■ What to produce ■
Copy only those lines which run from the line containing "explanation of the" to the end of the entries below, both inclusive, exactly as written and with no pictures.
** Opening Input data block **
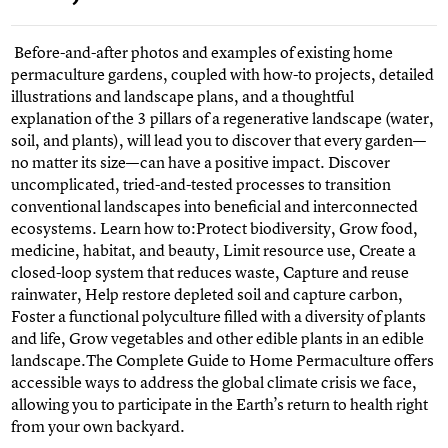
Before-and-after photos and examples of existing home
permaculture gardens, coupled with how-to projects, detailed
illustrations and landscape plans, and a thoughtful
explanation of the 3 pillars of a regenerative landscape (water,
soil, and plants), will lead you to discover that every garden—
no matter its size—can have a positive impact. Discover
uncomplicated, tried-and-tested processes to transition
conventional landscapes into beneficial and interconnected
ecosystems. Learn how to:Protect biodiversity, Grow food,
medicine, habitat, and beauty, Limit resource use, Create a
closed-loop system that reduces waste, Capture and reuse
rainwater, Help restore depleted soil and capture carbon,
Foster a functional polyculture filled with a diversity of plants
and life, Grow vegetables and other edible plants in an edible
landscape.The Complete Guide to Home Permaculture offers
accessible ways to address the global climate crisis we face,
allowing you to participate in the Earth’s return to health right
from your own backyard.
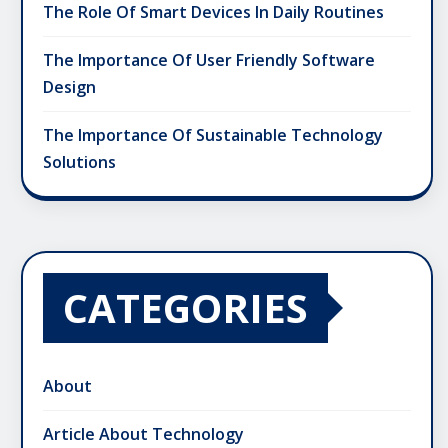
The Role Of Smart Devices In Daily Routines
The Importance Of User Friendly Software
Design
The Importance Of Sustainable Technology
Solutions
CATEGORIES
About
Article About Technology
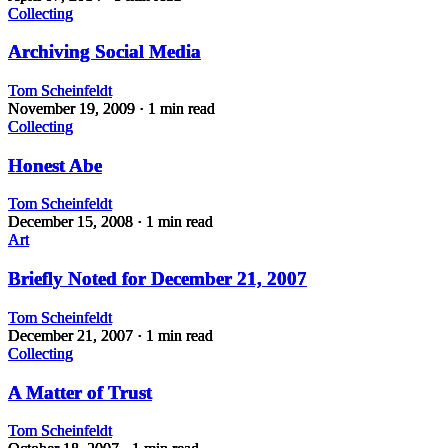
Collecting
Archiving Social Media
Tom Scheinfeldt
November 19, 2009
· 1 min read
Collecting
Honest Abe
Tom Scheinfeldt
December 15, 2008
· 1 min read
Art
Briefly Noted for December 21, 2007
Tom Scheinfeldt
December 21, 2007
· 1 min read
Collecting
A Matter of Trust
Tom Scheinfeldt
** Closing Input data block **
■ Exercise answer ■
explanation of the 3 pillars of a regenerative landscape (water,
soil, and plants), will lead you to discover that every garden—
no matter its size—can have a positive impact. Discover
uncomplicated, tried-and-tested processes to transition
conventional landscapes into beneficial and interconnected
ecosystems. Learn how to:Protect biodiversity, Grow food,
medicine, habitat, and beauty, Limit resource use, Create a
closed-loop system that reduces waste, Capture and reuse
rainwater, Help restore depleted soil and capture carbon,
Foster a functional polyculture filled with a diversity of plants
and life, Grow vegetables and other edible plants in an edible
landscape.The Complete Guide to Home Permaculture offers
accessible ways to address the global climate crisis we face,
allowing you to participate in the Earth’s return to health right
from your own backyard.
The Role Of Smart Devices In Daily Routines
The Importance Of User Friendly Software
Design
The Importance Of Sustainable Technology
Solutions
CATEGORIES
About
Article About Technology
Collecting
Archiving Social Media
Tom Scheinfeldt
November 19, 2009
· 1 min read
Collecting
Honest Abe
Tom Scheinfeldt
December 15, 2008
· 1 min read
Art
Briefly Noted for December 21, 2007
Tom Scheinfeldt
December 21, 2007
· 1 min read
Collecting
A Matter of Trust
Tom Scheinfeldt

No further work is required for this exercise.